◆ Data section
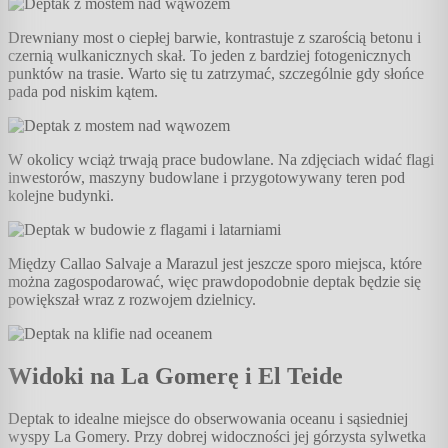
Drewniany most o ciepłej barwie, kontrastuje z szarością betonu i
czernią wulkanicznych skał. To jeden z bardziej fotogenicznych
punktów na trasie. Warto się tu zatrzymać, szczególnie gdy słońce
pada pod niskim kątem.
W okolicy wciąż trwają prace budowlane. Na zdjęciach widać flagi
inwestorów, maszyny budowlane i przygotowywany teren pod
kolejne budynki.
Między Callao Salvaje a Marazul jest jeszcze sporo miejsca, które
można zagospodarować, więc prawdopodobnie deptak będzie się
powiększał wraz z rozwojem dzielnicy.
Widoki na La Gomerę i El Teide
Deptak to idealne miejsce do obserwowania oceanu i sąsiedniej
wyspy La Gomery. Przy dobrej widoczności jej górzysta sylwetka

◆ Exercise
Could the entries be output exactly as written, but without their images?

◆ Task result
Drewniany most o ciepłej barwie, kontrastuje z szarością betonu i
czernią wulkanicznych skał. To jeden z bardziej fotogenicznych
punktów na trasie. Warto się tu zatrzymać, szczególnie gdy słońce
pada pod niskim kątem.
W okolicy wciąż trwają prace budowlane. Na zdjęciach widać flagi
inwestorów, maszyny budowlane i przygotowywany teren pod
kolejne budynki.
Między Callao Salvaje a Marazul jest jeszcze sporo miejsca, które
można zagospodarować, więc prawdopodobnie deptak będzie się
powiększał wraz z rozwojem dzielnicy.
Widoki na La Gomerę i El Teide
Deptak to idealne miejsce do obserwowania oceanu i sąsiedniej
wyspy La Gomery. Przy dobrej widoczności jej górzysta sylwetka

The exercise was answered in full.